Community-Based Care

The need for family-based and community-based alternative care has been mentioned often in these blogs. Many decades of research has shown that children do much better when they grow up in a family and as part of a community. However, it is important to understand what community-based care really means because too often there is a misunderstanding about this, with harmful effects on the child.

The biggest misunderstanding is about what ‘in the community’ means. This is generally seen as meaning ‘not in a building that stands in an isolated location instead of between other buildings where people live.’ To a certain extent, this is correct. However, just living in a building surrounded by other buildings where people live, a building within the community, does not automatically mean that the children in that building also are given the opportunity to be part of the community.

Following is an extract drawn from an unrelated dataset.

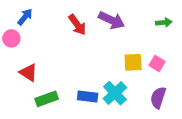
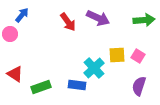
green arrow: (164, 23) -> (144, 20), size x1.5
red triangle: (28, 73) -> (15, 74), moved
cyan cross: (115, 93) -> (94, 68), moved

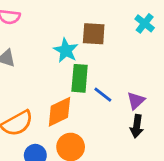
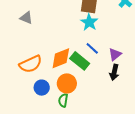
cyan star: (66, 50) -> (89, 22), moved
green rectangle: (80, 78) -> (80, 61), moved, turned -60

Too often it happens that small group homes are said to be ‘community-based’ because they are located in houses or apartments within the community. However, in practice, the children living in these small group homes are not encouraged or even allowed to play outside and meet with other children in the neighbourhood. They are not given the opportunity to take part in activities, events, and celebrations that take place in the community. And they are not taken along to shops, markets, banks or on other errands, giving them a chance to learn to negotiate these kinds of situations.

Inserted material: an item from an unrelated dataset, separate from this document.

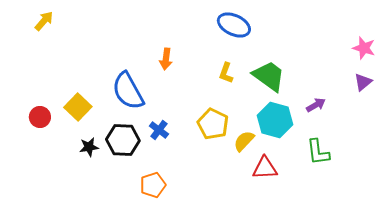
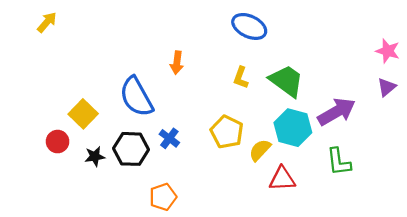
purple arrow: (316, 105) -> (337, 112), size x1.8
red circle: (40, 117) -> (58, 142), moved

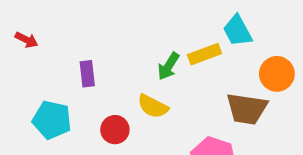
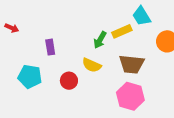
brown trapezoid: (247, 109) -> (132, 64), moved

So, while they are technically located within the community, they are not part of the community and do not get to see much more than the inside of their living space and the route to school. This is not community-based care. For care to be community-based, children’s lives have to be intertwined with the community around them.

And for community-based care to be possible, community services need to be available. This means that it has to be possible for children to go to school in their community, to have access to inclusive daycare and recreational activities, to have access to healthcare and mental health and rehabilitative services, all within their community.